Streamlining reporting to meet industry standards improves efficiency and operations.
A leading financial institution serving mortgage lenders was charged with updating their single-family reporting requirements to achieve three goals—align with new industry regulations and standards, provide transparency to loan Servicers, and update their remittance cycles. The Servicers are financial institutions of varying sizes, from financial behemoths that produce 500K loans per month to community banks that generate just a handful.
To achieve the financial institution’s goals, each Servicer would need to change their established reporting cycles to allow for daily reporting. With 1500 Servicers impacted, a wide-scale change management initiative was necessary to help Servicers understand the changes coming to their systems, people, processes, and reporting. The 30+ technology providers who support each of the Servicers, including leading providers like Black Knight, FIS, and Fiserv, also needed education and facilitation to support a painless transition.

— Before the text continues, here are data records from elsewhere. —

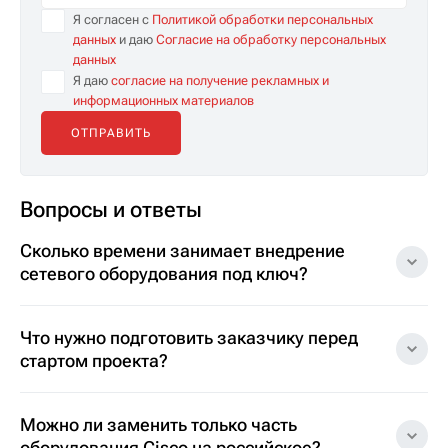
Я согласен с
Политикой обработки персональных
данных
и даю
Согласие на обработку персональных
данных
Я даю
согласие на получение рекламных и
информационных материалов
Вопросы и ответы
Сколько времени занимает внедрение
сетевого оборудования под ключ?
Что нужно подготовить заказчику перед
стартом проекта?
Можно ли заменить только часть
оборудования Cisco на российское?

It was important to the financial institution’s leadership team that the change management effort be a customer-centric approach that highlighted their ability to better serve their customers. For the financial institution’s updates to be successful, they needed a dedicated team of project managers to facilitate the changes with Servicer teams, technology vendors, policy officials, communications teams, and their own internal change management team. Due to Celerity’s deep industry knowledge and previous engagements with this financial giant, we were brought on board to manage the change and provide a customer-friendly transition for the Servicers.

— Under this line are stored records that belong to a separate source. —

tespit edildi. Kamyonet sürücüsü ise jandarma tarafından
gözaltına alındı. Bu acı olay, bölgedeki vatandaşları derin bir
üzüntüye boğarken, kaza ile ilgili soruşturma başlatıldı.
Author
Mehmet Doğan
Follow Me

Developing a customer-centric roadmap for change
Leveraging our deep knowledge of mortgage servicing and investor reporting, Celerity addressed the challenge with a consultative approach, frequently serving as the face for the financial institution to their customers where there had been none before. We developed a project plan that covered all phases of this complex multi-year effort, from requirements and change management to training, testing, and implementation rollout, including a roadmap that clearly outlined key activities, dependencies, and impacted stakeholders. This helped with the transparency of this project throughout the financial institution, from IT and policy to communications and account management.
The initiative was made more complex by both the number and size of the Servicers impacted. Larger Servicers, for the most part, had more robust in-house teams and more comfortable relationships with their technology vendors. Smaller Servicers needed more guidance and facilitation to make these large-scale changes. Rather than make these changes an edict, the financial institution wanted to take a customer-centric, partnership approach. With this in mind, we calibrated our approach to each Servicer while educating, informing, and updating them and their technology providers on the upcoming changes and implementation.
An additional, integral step Celerity took was to set up a first-ever, comprehensive database of Servicer information. Prior to its creation, Servicer data was stored in separate locations and departments across the company and was rarely reconciled for inaccuracies. Because access to this information was critical to contacting Servicers, we centralized the information, structured it, updated it regularly, and built executive-level reporting into the database to surface important changes. This comprehensive repository gives the financial institution immediate access to Servicer information and enables a more customer-centric approach.
Delivering benefits that make everyone more responsive to change
Celerity helped 1500 Servicers successfully transition from their legacy reporting process to a new system that enables:
- Standardized monthly investor reporting cycles beginning on the first of the month
- Daily loan-level reporting and editing vs monthly
- A single common remittance due date for principal and interest on all loans (excluding payoffs)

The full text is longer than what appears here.